Die Rose des Propheten 2 - Das Buch Quar
verurteilt war. »Du bist dir doch darüber im klaren«, fügte Meryem leise hinzu, »daß der Spiegel die Fähigkeit besitzt, alle Gesichter und die in der Vergangenheit gesprochenen Worte genauso wiederzugeben, wie sie jetzt übermittelt werden?«
»Ich bin mir darüber im klaren! Nun gut, ich gebe dir die Genehmigung«, sprach Yamina knapp. »Aber nur, wenn alle anderen Mittel versagt haben. Die Männer denken mit ihren Lenden. Die Ehre wird dem Kalifen nicht mehr viel bedeuten, wenn er dich erst einmal in den Armen hält. Und das Ehebett ist nicht das einzige Bett, in dem man etwas besprechen kann, meine Liebe. Oder könnte es sein, daß dein Zauber verblaßt? Vielleicht besitzt diese Zohra oder die andere Frau mehr Reize als du?«
»Ich habe in keiner Weise versagt!« gab Meryem verärgert zurück. »Ich bin es, die er liebt. Er verbringt seine Nächte allein.«
»Dann sollte es für dich keine Schwierigkeit darstellen, ihn zu verführen, seine Nächte in deinem Zelt zu verbringen, Meryem, mein Kind.« Yaminas Stimme wurde hart. »Vergiß nicht, der Sand rieselt durchs Stundenglas. Der Emir wird immer ungeduldiger. Er sprach bereits von seiner Enttäuschung über mich. Warte nicht, bis diese Enttäuschung zur Ungnade heranreift.«
Der Spiegel in Meryems Hand verdunkelte sich – aber nicht so sehr wie das finstere Gesicht des Mädchens. Hinter ihrem Ärger und ihrem verletzten Stolz regte sich unterschwellige Angst. Anders als eine Ehefrau war eine Konkubine der Gnade ihres Herrn vollkommen ausgeliefert. Der Emir würde ihr zwar nie ein Leid zufügen – schließlich war sie immer noch die Tochter des Herrschers –, aber er hatte die Freiheit, sie wegzugeben, wie man einen Singvogel verschenkte. Und da gab es diesen einäugigen, fetten Hauptmann – ein Freund des Generals, der sein eines Auge auf sie geworfen hatte…

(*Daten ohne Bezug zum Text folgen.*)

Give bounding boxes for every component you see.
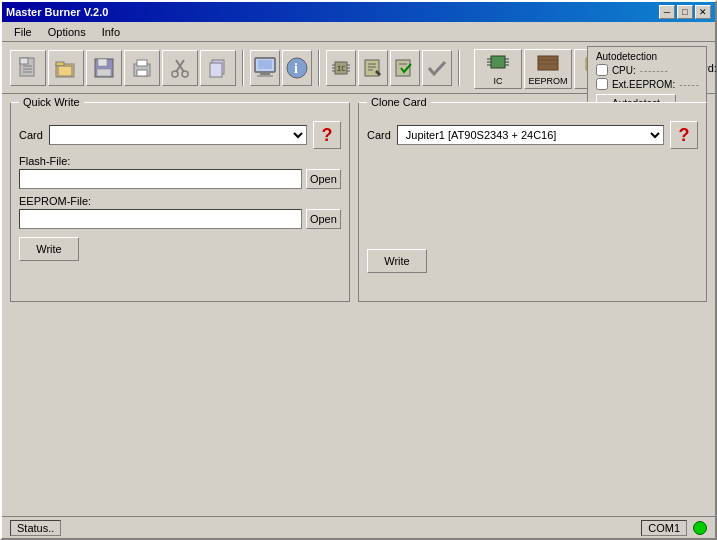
toolbar-verify[interactable] xyxy=(390,50,420,86)
status-text: Status.. xyxy=(17,522,54,534)
toolbar-btn-2[interactable] xyxy=(48,50,84,86)
com-panel: COM1 xyxy=(641,520,687,536)
toolbar-separator-2 xyxy=(318,50,320,86)
quick-write-card-row: Card ? xyxy=(19,121,341,149)
cpu-label: CPU: xyxy=(612,65,636,76)
svg-rect-19 xyxy=(210,63,222,77)
ext-eeprom-checkbox[interactable] xyxy=(596,78,608,90)
quick-write-panel: Quick Write Card ? Flash-File: Open xyxy=(10,102,350,305)
svg-rect-48 xyxy=(538,56,558,70)
cpu-checkbox[interactable] xyxy=(596,64,608,76)
clone-card-title: Clone Card xyxy=(367,96,431,108)
clone-write-actions: Write xyxy=(367,249,698,273)
flash-file-section: Flash-File: Open xyxy=(19,155,341,189)
main-content: Quick Write Card ? Flash-File: Open xyxy=(2,94,715,313)
write-icon xyxy=(359,54,387,82)
autodetect-title: Autodetection xyxy=(596,51,698,62)
svg-rect-41 xyxy=(491,56,505,68)
svg-rect-6 xyxy=(56,62,64,66)
window-title: Master Burner V.2.0 xyxy=(6,6,108,18)
clone-card-label: Card xyxy=(367,129,391,141)
quick-write-title: Quick Write xyxy=(19,96,84,108)
toolbar: i IC xyxy=(2,42,715,94)
menu-bar: File Options Info xyxy=(2,22,715,42)
clone-card-row: Card Jupiter1 [AT90S2343 + 24C16] ? xyxy=(367,121,698,149)
minimize-button[interactable]: ─ xyxy=(659,5,675,19)
eeprom-file-input[interactable] xyxy=(19,209,302,229)
toolbar-computer[interactable] xyxy=(250,50,280,86)
ext-eeprom-dots: - - - - - xyxy=(679,79,698,90)
computer-icon xyxy=(251,54,279,82)
svg-rect-7 xyxy=(58,66,72,76)
autodetect-eeprom-row: Ext.EEPROM: - - - - - xyxy=(596,78,698,90)
toolbar-btn-5[interactable] xyxy=(162,50,198,86)
toolbar-chip[interactable]: IC xyxy=(326,50,356,86)
status-text-panel: Status.. xyxy=(10,520,61,536)
toolbar-info[interactable]: i xyxy=(282,50,312,86)
svg-point-17 xyxy=(182,71,188,77)
eeprom-tab-icon xyxy=(533,52,563,74)
new-icon xyxy=(16,56,40,80)
tab-eeprom-label: EEPROM xyxy=(528,76,567,86)
flash-file-label: Flash-File: xyxy=(19,155,341,167)
main-window: Master Burner V.2.0 ─ □ ✕ File Options I… xyxy=(0,0,717,540)
clone-help-button[interactable]: ? xyxy=(670,121,698,149)
title-controls: ─ □ ✕ xyxy=(659,5,711,19)
svg-rect-9 xyxy=(98,59,107,66)
clone-card-panel: Clone Card Card Jupiter1 [AT90S2343 + 24… xyxy=(358,102,707,305)
verify-icon xyxy=(391,54,419,82)
tab-eeprom[interactable]: EEPROM xyxy=(524,49,572,89)
toolbar-separator-1 xyxy=(242,50,244,86)
toolbar-write[interactable] xyxy=(358,50,388,86)
tab-ic-label: IC xyxy=(494,76,503,86)
flash-file-input[interactable] xyxy=(19,169,302,189)
toolbar-checkmark[interactable] xyxy=(422,50,452,86)
clone-card-select[interactable]: Jupiter1 [AT90S2343 + 24C16] xyxy=(397,125,664,145)
cpu-dots: - - - - - - - xyxy=(640,65,667,76)
eeprom-file-section: EEPROM-File: Open xyxy=(19,195,341,229)
quick-write-card-select[interactable] xyxy=(49,125,307,145)
svg-rect-13 xyxy=(137,70,147,76)
clone-write-button[interactable]: Write xyxy=(367,249,427,273)
svg-rect-21 xyxy=(258,60,272,69)
svg-rect-10 xyxy=(97,69,111,76)
quick-write-group: Quick Write Card ? Flash-File: Open xyxy=(10,102,350,302)
autodetect-cpu-row: CPU: - - - - - - - xyxy=(596,64,698,76)
title-bar: Master Burner V.2.0 ─ □ ✕ xyxy=(2,2,715,22)
svg-rect-22 xyxy=(260,72,270,75)
status-led xyxy=(693,521,707,535)
svg-rect-23 xyxy=(257,75,273,77)
toolbar-btn-1[interactable] xyxy=(10,50,46,86)
cut-icon xyxy=(168,56,192,80)
ic-tab-icon xyxy=(483,52,513,74)
status-bar: Status.. COM1 xyxy=(2,516,715,538)
print-icon xyxy=(130,56,154,80)
copy-icon xyxy=(206,56,230,80)
tab-ic[interactable]: IC xyxy=(474,49,522,89)
toolbar-btn-3[interactable] xyxy=(86,50,122,86)
svg-rect-12 xyxy=(137,60,147,66)
status-right: COM1 xyxy=(641,520,707,536)
ext-eeprom-label: Ext.EEPROM: xyxy=(612,79,675,90)
flash-file-row: Open xyxy=(19,169,341,189)
eeprom-file-label: EEPROM-File: xyxy=(19,195,341,207)
close-button[interactable]: ✕ xyxy=(695,5,711,19)
spacer xyxy=(2,313,715,516)
svg-rect-1 xyxy=(20,58,28,64)
maximize-button[interactable]: □ xyxy=(677,5,693,19)
flash-open-button[interactable]: Open xyxy=(306,169,341,189)
menu-info[interactable]: Info xyxy=(94,24,128,40)
eeprom-open-button[interactable]: Open xyxy=(306,209,341,229)
clone-card-group: Clone Card Card Jupiter1 [AT90S2343 + 24… xyxy=(358,102,707,302)
toolbar-btn-4[interactable] xyxy=(124,50,160,86)
quick-write-card-label: Card xyxy=(19,129,43,141)
svg-point-16 xyxy=(172,71,178,77)
menu-options[interactable]: Options xyxy=(40,24,94,40)
quick-write-help-button[interactable]: ? xyxy=(313,121,341,149)
open-icon xyxy=(54,56,78,80)
save-icon xyxy=(92,56,116,80)
toolbar-btn-6[interactable] xyxy=(200,50,236,86)
quick-write-button[interactable]: Write xyxy=(19,237,79,261)
svg-text:IC: IC xyxy=(337,65,345,73)
menu-file[interactable]: File xyxy=(6,24,40,40)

Nein, Meryem war fest entschlossen, Khardan zu erobern. Noch nie hatte sie an der Wirkung ihrer Reize gezweifelt – ihnen waren schon viele Männer erlegen, nicht nur der Emir. Aber dieser Mann, der Kalif, war anders. Er stellte die seltene Ausnahme von Yaminas Regel dar. Es würde nicht einfach werden, ihn zu verführen. Dennoch konnte sie ihr Ziel erreichen, solange sie vorsichtig blieb und nicht die Hure spielte, sondern das unschuldige, liebliche Opfer.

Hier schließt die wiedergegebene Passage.